Durban - The Sharks began their pre-season training this week ahead of the new United Rugby Championship (URC) season in September, and smiling fresh faces in the ranks were new recruits Carlu Sadie, Rohan Janse van Rensburg and Lionel Cronje.
A fourth new face, Sadie’s former teammate at the Lions, is Vincent Tshituka, though he is still untangling himself from some red tape at Ellis Park, but should not be too much longer.
Sadie is a beast of a prop and a shrewd buy for the Sharks, given that they will pretty much be without their Springboks for the rest of the year — and that means no Thomas du Toit and Ox Nche, not to mention Siya Kolisi, Bongi Mbonambi, Eben Etzebeth and backs Lukhanyo Am, Makazole Mapimpi and probably also Aphelele Fassi.
All of the South African teams will be without their Boks for the initial stages of the URC — as was the case last year — because the Rugby Championship and the November tour take place at the same time as the URC.
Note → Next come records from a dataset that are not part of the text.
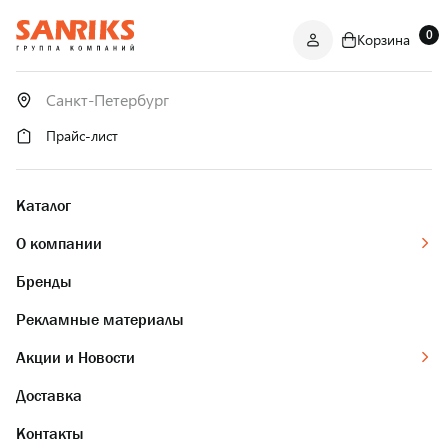
0
Корзина
САНТЕХНИКА
ОПТОМ
И В РОЗНИЦУ
Прайс-лист
Каталог
О компании
Бренды
Рекламные материалы
Акции и Новости
Доставка
Контакты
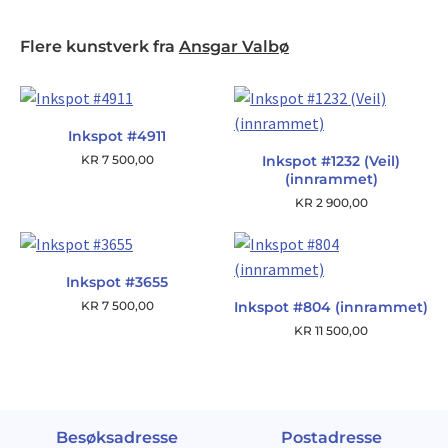
Flere kunstverk fra
Ansgar Valbø
Inkspot #4911
KR
7 500,00
Inkspot #1232 (Veil)
(innrammet)
KR
2 900,00
Inkspot #3655
KR
7 500,00
Inkspot #804 (innrammet)
KR
11 500,00
Besøksadresse
Postadresse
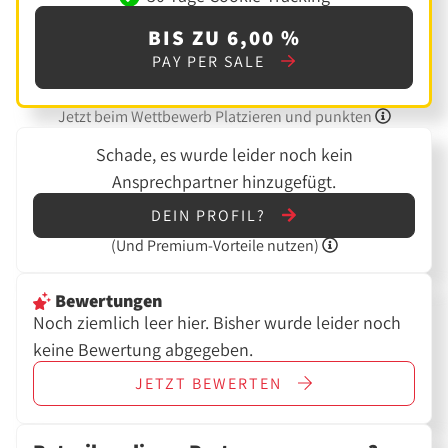
BIS ZU 6,00 %
PAY PER SALE
Jetzt beim Wettbewerb Platzieren und punkten
Schade, es wurde leider noch kein
Ansprechpartner hinzugefügt.
DEIN PROFIL?
(Und
Premium-Vorteile nutzen)
Bewertungen
Noch ziemlich leer hier. Bisher wurde leider noch
keine Bewertung abgegeben.
JETZT
BEWERTEN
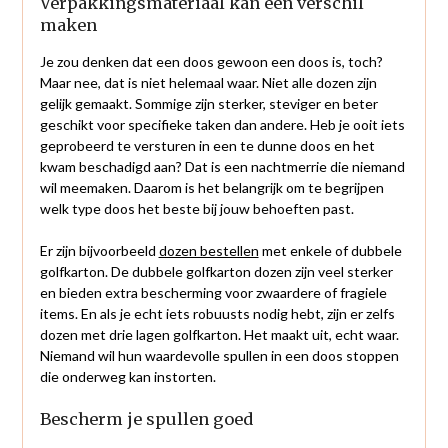
Verpakkingsmateriaal kan een verschil
maken
Je zou denken dat een doos gewoon een doos is, toch?
Maar nee, dat is niet helemaal waar. Niet alle dozen zijn
gelijk gemaakt. Sommige zijn sterker, steviger en beter
geschikt voor specifieke taken dan andere. Heb je ooit iets
geprobeerd te versturen in een te dunne doos en het
kwam beschadigd aan? Dat is een nachtmerrie die niemand
wil meemaken. Daarom is het belangrijk om te begrijpen
welk type doos het beste bij jouw behoeften past.
Er zijn bijvoorbeeld
dozen bestellen
met enkele of dubbele
golfkarton. De dubbele golfkarton dozen zijn veel sterker
en bieden extra bescherming voor zwaardere of fragiele
items. En als je echt iets robuusts nodig hebt, zijn er zelfs
dozen met drie lagen golfkarton. Het maakt uit, echt waar.
Niemand wil hun waardevolle spullen in een doos stoppen
die onderweg kan instorten.
Bescherm je spullen goed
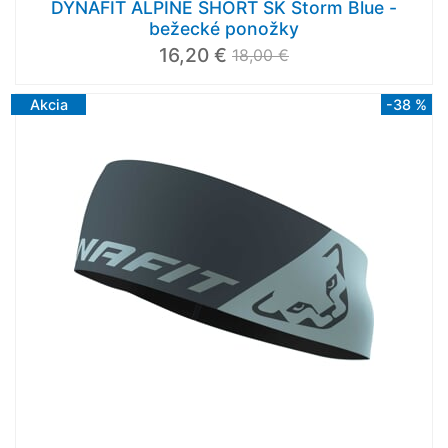
DYNAFIT ALPINE SHORT SK Storm Blue -
bežecké ponožky
16,20 €
18,00 €
Akcia
-38 %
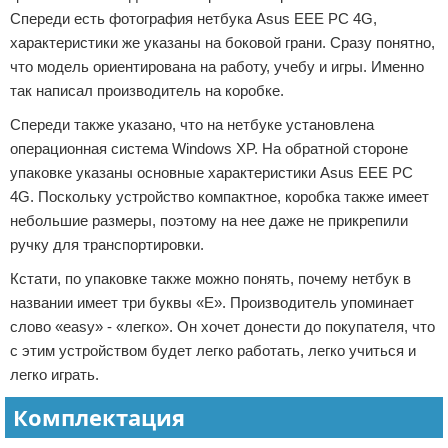
Спереди есть фотография нетбука Asus EEE PC 4G,
характеристики же указаны на боковой грани. Сразу понятно,
что модель ориентирована на работу, учебу и игры. Именно
так написал производитель на коробке.
Спереди также указано, что на нетбуке установлена
операционная система Windows XP. На обратной стороне
упаковке указаны основные характеристики Asus EEE PC
4G. Поскольку устройство компактное, коробка также имеет
небольшие размеры, поэтому на нее даже не прикрепили
ручку для транспортировки.
Кстати, по упаковке также можно понять, почему нетбук в
названии имеет три буквы «Е». Производитель упоминает
слово «easy» - «легко». Он хочет донести до покупателя, что
с этим устройством будет легко работать, легко учиться и
легко играть.
Комплектация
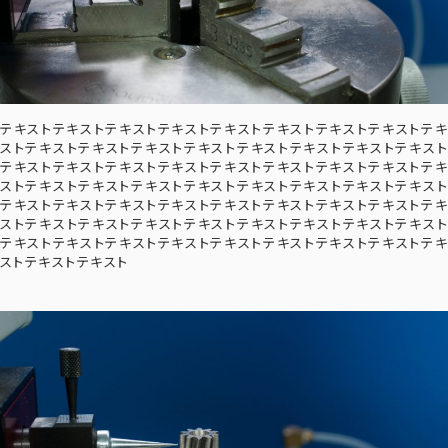
テキストテキストテキストテキストテキストテキストテキストテキストテキ
ストテキストテキストテキストテキストテキストテキストテキストテキスト
テキストテキストテキストテキストテキストテキストテキストテキストテキ
ストテキストテキストテキストテキストテキストテキストテキストテキスト
テキストテキストテキストテキストテキストテキストテキストテキストテキ
ストテキストテキストテキストテキストテキストテキストテキストテキスト
テキストテキストテキストテキストテキストテキストテキストテキストテキ
ストテキストテキスト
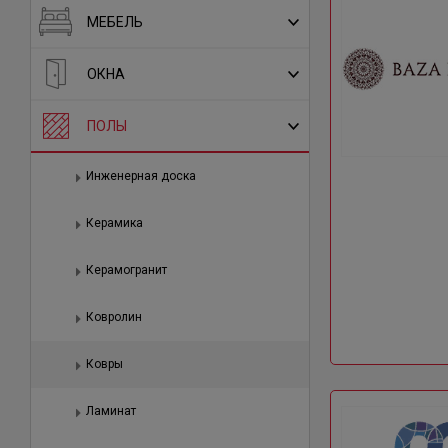
МЕБЕЛЬ
ОКНА
ПОЛЫ
Инженерная доска
Керамика
Керамогранит
Ковролин
Ковры
Ламинат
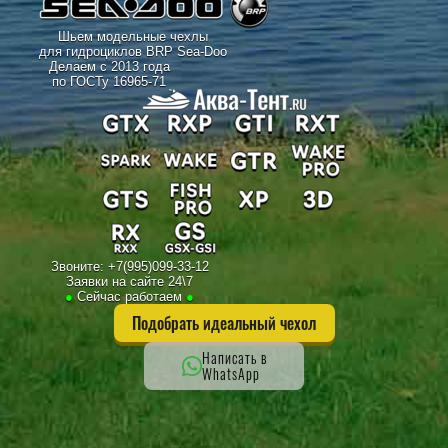
Шьем модельные чехлы
для гидроциклов BRP Sea-Doo
Делаем с 2013 года
по ГОСТу 16965-71
Звоните:
+7(995)099-33-12
Заявки на сайте 24\7
●
Сейчас работаем
●
Подобрать идеальный чехол
Написать в
WhatsApp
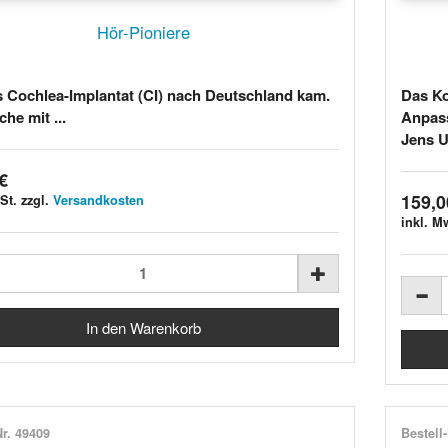
Hör-Pioniere
 Cochlea-Implantat (CI) nach Deutschland kam.
Das K
he mit ...
Anpas
Jens U
€
159,0
St. zzgl.
Versandkosten
inkl. M
Nr. 49409
Bestell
Sadie will thus have a vital role to play — and if he reproduces the form he displayed for the Lions in this competition, the Sharks will be on the front foot. There were games in the last URC where Sadie destroyed the opposition scrum, and he regularly won scrum penalties for the Lions.
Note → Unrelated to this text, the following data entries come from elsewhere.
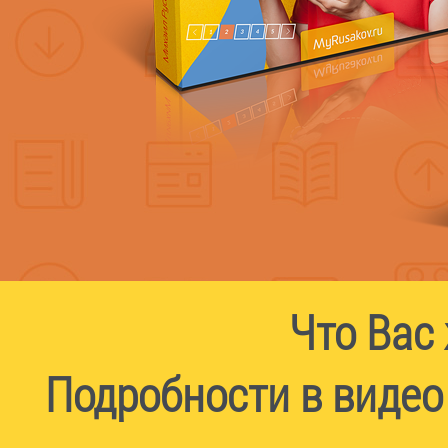
Что Вас 
Подробности в видео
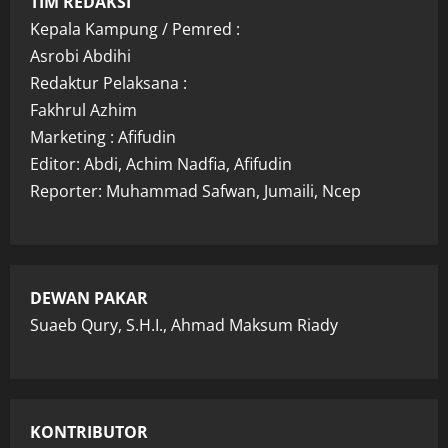
TIM REDAKSI
Kepala Kampung / Pemred :
Asrobi Abdihi
Redaktur Pelaksana :
Fakhrul Azhim
Marketing : Afifudin
Editor: Abdi, Achim Nadfia, Afifudin
Reporter: Muhammad Safwan, Jumaili, Ncep
DEWAN PAKAR
Suaeb Qury, S.H.I., Ahmad Maksum Riady
KONTRIBUTOR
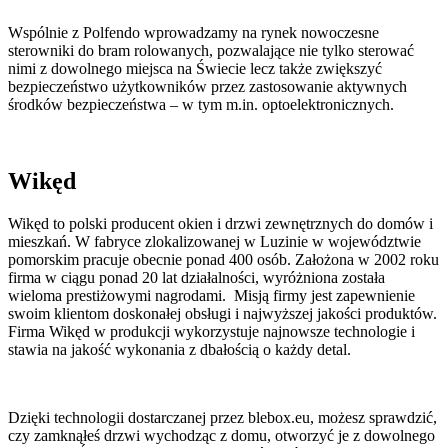
Wspólnie z Polfendo wprowadzamy na rynek nowoczesne
sterowniki do bram rolowanych, pozwalające nie tylko sterować
nimi z dowolnego miejsca na Świecie lecz także zwiększyć
bezpieczeństwo użytkowników przez zastosowanie aktywnych
środków bezpieczeństwa – w tym m.in. optoelektronicznych.
Wikęd
Wikęd to polski producent okien i drzwi zewnętrznych do domów i
mieszkań. W fabryce zlokalizowanej w Luzinie w województwie
pomorskim pracuje obecnie ponad 400 osób. Założona w 2002 roku
firma w ciągu ponad 20 lat działalności, wyróżniona została
wieloma prestiżowymi nagrodami. Misją firmy jest zapewnienie
swoim klientom doskonałej obsługi i najwyższej jakości produktów.
Firma Wikęd w produkcji wykorzystuje najnowsze technologie i
stawia na jakość wykonania z dbałością o każdy detal.
Dzięki technologii dostarczanej przez blebox.eu, możesz sprawdzić,
czy zamknąłeś drzwi wychodząc z domu, otworzyć je z dowolnego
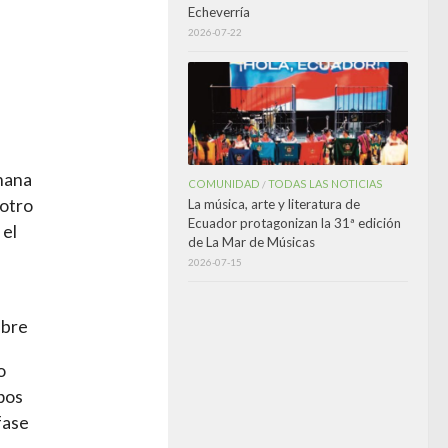
Echeverría
2026-07-22
e
emana
COMUNIDAD
TODAS LAS NOTICIAS
/
 otro
La música, arte y literatura de
Ecuador protagonizan la 31ª edición
 el
de La Mar de Músicas
2026-07-15
mbre
o
pos
fase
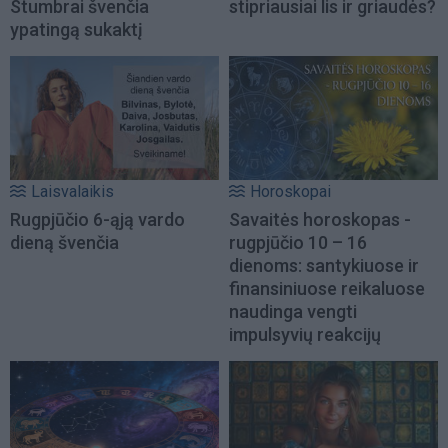
Stumbrai švenčia
stipriausiai lis ir griaudės?
ypatingą sukaktį
Laisvalaikis
Horoskopai
Rugpjūčio 6-ąją vardo
Savaitės horoskopas -
dieną švenčia
rugpjūčio 10 – 16
dienoms: santykiuose ir
finansiniuose reikaluose
naudinga vengti
impulsyvių reakcijų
The stocky 25-year-old weighs in at just under 140kg. He is naturally strong, with huge thighs, and being shorter enables him to get under props and annihilate them.
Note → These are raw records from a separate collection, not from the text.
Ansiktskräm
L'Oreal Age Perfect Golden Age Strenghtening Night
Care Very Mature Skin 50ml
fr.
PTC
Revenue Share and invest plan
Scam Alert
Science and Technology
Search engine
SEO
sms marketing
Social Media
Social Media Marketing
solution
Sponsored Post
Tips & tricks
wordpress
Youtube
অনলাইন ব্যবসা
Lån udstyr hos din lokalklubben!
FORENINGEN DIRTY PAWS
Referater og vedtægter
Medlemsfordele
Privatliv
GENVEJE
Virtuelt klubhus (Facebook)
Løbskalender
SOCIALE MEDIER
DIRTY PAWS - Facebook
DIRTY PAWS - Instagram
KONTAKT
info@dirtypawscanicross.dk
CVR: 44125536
Janse van Rensburg is another former Lion recruited by the Sharks to fill a big hole. The 27-year-old is closer to the dimensions of Andre Esterhuizen than any of the candidates used to replace him since he left for London Harlequins in April 2020.
The powerful Van Rensburg is 109kg and 1.85m tall and was a key component of the successful Lions team under Johan Ackermann, and was capped once for the Springboks, in 2016. He left the Lions for Manchester, and between 2018 and last year he amassed 73 caps for the Sale Sharks.
The much-travelled Cronje returns to Durban for a third stint at the Sharks and the 33-year-old aims to play out his career at the Shark Tank.
The flyhalf played for the Sharks in 2014 and 2015, before heading to Japan. Last year he returned on loan for the Currie Cup. He played well and the Sharks wanted to hang on to him, but he had to complete his commitments at Toyota Verblitz and now is back for good.